Does this declaration mean that I will cease to pay the taxes demanded of me, or to consciously break others of this government’s laws? No. But I will obey their laws only because I am forced to, and only to the degree that I am forced to. I recognize its force, not its authority or legitimacy. If this government ever had these latter two qualities, it has long since lost them.

This government does everything it shouldn’t, and nothing it should. It is unfit to govern me, and I have come to the inescapable conclusion I am better off on my own.

You Are The 15%

Was there ever, in all of human history, a people who deserved tyranny and oppression more than Americans (and indeed all westerners) of the early 21st century? If so, I cannot imagine who they might be.

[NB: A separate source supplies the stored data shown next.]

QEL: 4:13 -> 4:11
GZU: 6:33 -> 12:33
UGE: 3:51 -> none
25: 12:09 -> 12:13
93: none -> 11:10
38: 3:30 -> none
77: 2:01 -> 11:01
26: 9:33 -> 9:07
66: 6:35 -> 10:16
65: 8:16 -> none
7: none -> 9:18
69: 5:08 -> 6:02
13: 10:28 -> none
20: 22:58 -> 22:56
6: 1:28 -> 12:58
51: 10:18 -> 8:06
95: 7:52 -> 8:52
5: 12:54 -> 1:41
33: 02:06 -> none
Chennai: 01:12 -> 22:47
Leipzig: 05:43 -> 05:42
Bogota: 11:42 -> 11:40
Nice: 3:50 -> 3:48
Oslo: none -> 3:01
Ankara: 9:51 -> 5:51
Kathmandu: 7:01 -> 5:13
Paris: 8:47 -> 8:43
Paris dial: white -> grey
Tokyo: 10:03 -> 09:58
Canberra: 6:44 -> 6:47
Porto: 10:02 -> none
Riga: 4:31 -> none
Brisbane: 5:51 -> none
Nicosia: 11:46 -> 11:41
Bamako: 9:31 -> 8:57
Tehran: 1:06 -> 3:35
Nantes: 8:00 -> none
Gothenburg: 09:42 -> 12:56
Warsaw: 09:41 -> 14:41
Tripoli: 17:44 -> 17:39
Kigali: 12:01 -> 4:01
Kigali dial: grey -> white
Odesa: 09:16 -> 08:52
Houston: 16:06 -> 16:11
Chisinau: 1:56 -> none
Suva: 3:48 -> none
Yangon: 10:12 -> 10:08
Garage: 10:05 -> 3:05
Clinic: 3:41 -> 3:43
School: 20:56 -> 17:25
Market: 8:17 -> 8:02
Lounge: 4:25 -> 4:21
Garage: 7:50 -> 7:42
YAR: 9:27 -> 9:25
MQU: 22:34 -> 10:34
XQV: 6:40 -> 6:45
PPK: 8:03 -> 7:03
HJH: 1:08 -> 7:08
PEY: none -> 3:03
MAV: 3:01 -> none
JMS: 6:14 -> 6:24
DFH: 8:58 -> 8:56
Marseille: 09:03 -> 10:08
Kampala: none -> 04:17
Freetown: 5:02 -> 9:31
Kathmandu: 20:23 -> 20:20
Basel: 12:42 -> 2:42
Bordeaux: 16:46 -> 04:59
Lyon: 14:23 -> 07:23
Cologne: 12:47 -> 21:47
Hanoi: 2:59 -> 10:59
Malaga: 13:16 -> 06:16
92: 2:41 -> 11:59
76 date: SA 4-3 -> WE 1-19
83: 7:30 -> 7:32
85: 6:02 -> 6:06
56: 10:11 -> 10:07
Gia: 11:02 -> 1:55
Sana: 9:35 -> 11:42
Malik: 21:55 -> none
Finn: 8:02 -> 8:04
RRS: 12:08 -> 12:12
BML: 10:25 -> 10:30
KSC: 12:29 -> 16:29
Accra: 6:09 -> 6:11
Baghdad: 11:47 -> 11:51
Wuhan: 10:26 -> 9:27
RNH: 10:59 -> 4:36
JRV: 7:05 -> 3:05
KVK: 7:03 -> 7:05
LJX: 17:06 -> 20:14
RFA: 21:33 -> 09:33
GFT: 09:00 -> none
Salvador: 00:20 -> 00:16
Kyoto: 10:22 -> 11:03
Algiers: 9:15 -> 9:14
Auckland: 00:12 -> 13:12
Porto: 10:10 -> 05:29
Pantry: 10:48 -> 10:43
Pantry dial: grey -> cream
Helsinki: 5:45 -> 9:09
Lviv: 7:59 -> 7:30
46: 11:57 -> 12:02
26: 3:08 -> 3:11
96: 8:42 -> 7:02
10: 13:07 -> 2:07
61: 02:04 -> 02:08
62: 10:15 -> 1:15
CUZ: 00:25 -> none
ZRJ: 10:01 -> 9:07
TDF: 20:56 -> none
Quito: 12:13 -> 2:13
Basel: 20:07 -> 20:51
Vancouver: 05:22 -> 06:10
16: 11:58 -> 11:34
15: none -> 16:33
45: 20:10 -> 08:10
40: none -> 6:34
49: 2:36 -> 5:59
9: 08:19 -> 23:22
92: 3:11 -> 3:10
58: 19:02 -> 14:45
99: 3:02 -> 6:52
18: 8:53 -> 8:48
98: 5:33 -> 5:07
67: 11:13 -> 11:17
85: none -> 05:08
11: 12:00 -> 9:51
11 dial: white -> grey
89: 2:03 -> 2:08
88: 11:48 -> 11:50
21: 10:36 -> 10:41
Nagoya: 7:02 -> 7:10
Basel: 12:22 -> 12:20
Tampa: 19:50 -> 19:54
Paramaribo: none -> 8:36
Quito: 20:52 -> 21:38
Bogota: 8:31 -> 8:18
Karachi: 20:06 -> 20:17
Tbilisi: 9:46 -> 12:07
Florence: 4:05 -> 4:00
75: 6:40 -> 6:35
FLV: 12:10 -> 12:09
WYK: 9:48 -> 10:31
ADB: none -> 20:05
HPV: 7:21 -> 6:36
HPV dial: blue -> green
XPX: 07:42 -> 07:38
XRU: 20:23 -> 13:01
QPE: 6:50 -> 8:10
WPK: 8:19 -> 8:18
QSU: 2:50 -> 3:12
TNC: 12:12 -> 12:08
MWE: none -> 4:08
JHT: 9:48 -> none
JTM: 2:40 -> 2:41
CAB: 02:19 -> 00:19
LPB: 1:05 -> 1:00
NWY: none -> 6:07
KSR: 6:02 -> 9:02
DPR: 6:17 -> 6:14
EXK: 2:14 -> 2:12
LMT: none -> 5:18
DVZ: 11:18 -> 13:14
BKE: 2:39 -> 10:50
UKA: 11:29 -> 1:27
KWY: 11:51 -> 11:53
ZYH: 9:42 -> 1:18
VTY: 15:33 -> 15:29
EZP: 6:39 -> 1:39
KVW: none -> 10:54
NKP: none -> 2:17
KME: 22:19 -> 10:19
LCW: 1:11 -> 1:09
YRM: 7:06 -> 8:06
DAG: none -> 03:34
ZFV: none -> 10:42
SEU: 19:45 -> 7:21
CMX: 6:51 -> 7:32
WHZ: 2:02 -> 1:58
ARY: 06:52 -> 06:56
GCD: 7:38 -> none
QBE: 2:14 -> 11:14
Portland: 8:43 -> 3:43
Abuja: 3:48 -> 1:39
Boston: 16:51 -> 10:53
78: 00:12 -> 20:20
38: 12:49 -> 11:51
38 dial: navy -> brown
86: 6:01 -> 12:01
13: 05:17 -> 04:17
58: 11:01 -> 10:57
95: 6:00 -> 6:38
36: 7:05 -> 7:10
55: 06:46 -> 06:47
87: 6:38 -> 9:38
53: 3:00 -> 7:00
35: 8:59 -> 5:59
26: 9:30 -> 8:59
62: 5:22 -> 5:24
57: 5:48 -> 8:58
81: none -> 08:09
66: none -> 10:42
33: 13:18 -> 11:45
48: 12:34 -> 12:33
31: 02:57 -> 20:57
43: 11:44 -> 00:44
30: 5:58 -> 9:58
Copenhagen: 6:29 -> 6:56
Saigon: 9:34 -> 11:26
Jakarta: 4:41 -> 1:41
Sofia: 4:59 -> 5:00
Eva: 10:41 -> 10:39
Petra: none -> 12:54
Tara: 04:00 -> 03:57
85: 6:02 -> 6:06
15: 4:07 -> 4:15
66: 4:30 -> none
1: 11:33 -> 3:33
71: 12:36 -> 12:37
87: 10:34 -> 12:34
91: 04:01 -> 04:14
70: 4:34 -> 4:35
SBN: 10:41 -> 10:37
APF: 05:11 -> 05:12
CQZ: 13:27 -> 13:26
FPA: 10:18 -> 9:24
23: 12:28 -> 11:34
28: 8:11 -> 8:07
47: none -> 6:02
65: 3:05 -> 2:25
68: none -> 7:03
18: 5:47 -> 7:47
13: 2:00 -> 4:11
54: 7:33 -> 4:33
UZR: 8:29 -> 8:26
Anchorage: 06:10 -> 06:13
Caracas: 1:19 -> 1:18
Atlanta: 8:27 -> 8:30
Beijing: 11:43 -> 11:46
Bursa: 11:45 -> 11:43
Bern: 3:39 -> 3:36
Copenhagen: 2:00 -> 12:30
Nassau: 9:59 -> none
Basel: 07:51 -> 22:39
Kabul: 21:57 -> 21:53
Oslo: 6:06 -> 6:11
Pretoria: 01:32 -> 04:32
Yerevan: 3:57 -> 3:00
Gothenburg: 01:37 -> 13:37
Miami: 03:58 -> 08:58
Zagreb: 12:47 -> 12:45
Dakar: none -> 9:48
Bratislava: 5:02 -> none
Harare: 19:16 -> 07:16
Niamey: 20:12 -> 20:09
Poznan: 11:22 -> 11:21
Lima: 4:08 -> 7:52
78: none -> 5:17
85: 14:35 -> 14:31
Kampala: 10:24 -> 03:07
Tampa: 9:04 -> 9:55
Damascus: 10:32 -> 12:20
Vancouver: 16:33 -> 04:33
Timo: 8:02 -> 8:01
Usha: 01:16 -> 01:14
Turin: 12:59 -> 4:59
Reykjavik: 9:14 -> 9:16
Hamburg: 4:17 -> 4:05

But you don’t deserve it, you say? Perhaps not. In an earlier column, I noted that I am one of the 15% of people who does not deserve the government I have. 15% may be a small percentage, but it is still a large number of people. It is they – it is you, dear reader – for whom and to whom I write. This column is explicitly elitist – it is in no way meant for the 85%, who would’t understand it such that it would be utterly lost on them, and who anyway desperately do deserve what they’re slowly but surely getting.

But if you are the 15%, then I write for you. If for no other reason than to let you know that, in an insane time, you are not alone.